England are game's mother - Pinto
England are the "mother of football" in the view of Costa Rica coach Jorge Luis Pinto, who knows they will be desperate to restore some pride in their last World Cup match.
Roy Hodgson's side had their elimination confirmed on Friday, with defeats to Italy and Uruguay compounded by Los Ticos' shock wins against both countries.
This is the first time in 56 years that England have exited at the group stage, with the squad jetting home after Tuesday's dead-rubber against Costa Rica in Belo Horizonte, a city which witnessed one of the national team's most embarrassing defeats.
In 1950, the Three Lions lost 1-0 to the then-amateur United States and the Brazilian city could now be the scene of another of their darkest hours.
England have never lost all three World Cup group matches before - a fate Pinto knows they will be desperate to avoid on Tuesday.
"The mother of football cannot leave without points and that makes it very complex," the Costa Rica coach said.
"It makes the match very hard.
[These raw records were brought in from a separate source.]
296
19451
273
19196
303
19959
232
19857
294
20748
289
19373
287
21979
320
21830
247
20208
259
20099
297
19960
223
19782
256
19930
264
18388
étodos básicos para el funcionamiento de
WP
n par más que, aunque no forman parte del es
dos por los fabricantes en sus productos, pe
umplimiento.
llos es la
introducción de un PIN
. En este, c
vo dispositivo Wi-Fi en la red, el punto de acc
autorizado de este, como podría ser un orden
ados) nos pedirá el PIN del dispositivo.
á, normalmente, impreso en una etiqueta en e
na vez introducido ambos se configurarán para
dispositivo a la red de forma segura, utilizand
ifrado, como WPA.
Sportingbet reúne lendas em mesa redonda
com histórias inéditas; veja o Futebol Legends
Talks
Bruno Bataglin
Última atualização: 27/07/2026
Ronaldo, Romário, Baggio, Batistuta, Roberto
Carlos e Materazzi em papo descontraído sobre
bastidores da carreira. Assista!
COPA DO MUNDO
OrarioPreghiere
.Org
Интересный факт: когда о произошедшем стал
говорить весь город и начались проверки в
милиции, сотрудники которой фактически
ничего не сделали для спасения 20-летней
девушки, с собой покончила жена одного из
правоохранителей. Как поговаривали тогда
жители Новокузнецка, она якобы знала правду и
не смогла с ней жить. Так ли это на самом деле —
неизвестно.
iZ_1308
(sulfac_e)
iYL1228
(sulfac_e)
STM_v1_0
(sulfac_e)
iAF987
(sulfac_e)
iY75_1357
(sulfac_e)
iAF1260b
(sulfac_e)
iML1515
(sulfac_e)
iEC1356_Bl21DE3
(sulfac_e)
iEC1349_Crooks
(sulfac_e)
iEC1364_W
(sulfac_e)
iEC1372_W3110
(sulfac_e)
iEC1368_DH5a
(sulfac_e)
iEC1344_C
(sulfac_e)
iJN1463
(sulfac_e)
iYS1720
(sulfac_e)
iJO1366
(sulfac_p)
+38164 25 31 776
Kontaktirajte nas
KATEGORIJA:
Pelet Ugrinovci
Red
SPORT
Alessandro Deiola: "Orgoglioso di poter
England must take some pride out of Brazil. They cannot just leave with crossed arms.
"This means it will be a head-to-head, a one-to-one match. Those who come into the team will give their all and fight for their position. We want to be number one in the group and we deserve to be it.
"It seems to be that maybe England were taken by surprise. They haven't been lucky in finding the goal. They came to the box many times but did not score the goal.
"Above everything they will have pride. This will be aggressive. We will attack and have our own style of play. We will continue to do what we have done so far."
Pinto is planning to make two alterations from the side that beat Italy for the match at the Estadio Mineirao, where the country of 4.8million will see their last-16 opponents decided.
"It can have a huge impact in Costa Rica," Pinto said. "We went through critical moments and that has given us confidence and stabilised us emotionally. We want more.
"That is our dream and we are prepared physically, tactically and mentally to do that.
"It will be more complicated from here. Our opponents have seen us, they know us, what we have and what we don't have. We've improved."
So impressive have Costa Rica been in Brazil that the country's football federation has felt hard done to by the drug testers
Rather than two players being drug-tested, seven were required for doping control after their shock 1-0 defeat of Italy - something FIFA said was necessary because some players had been unavailable for pre-tournament tests.
"We feel there's a good faith and we thank them for the letter but we feel uncomfortable," Pinto said.
"Public opinion ended up thinking what do they fear? Do it every day, go to the training sessions, do controls but don't give the idea there is something.
"The team will continue to run, we're very well prepared. I would like to see eight Brazilian players tested, that the attitude is balanced.
"We're not saying they shouldn't do it but many felt they were doing this because they saw the players run. This group of players are crystalline pure, and that's it."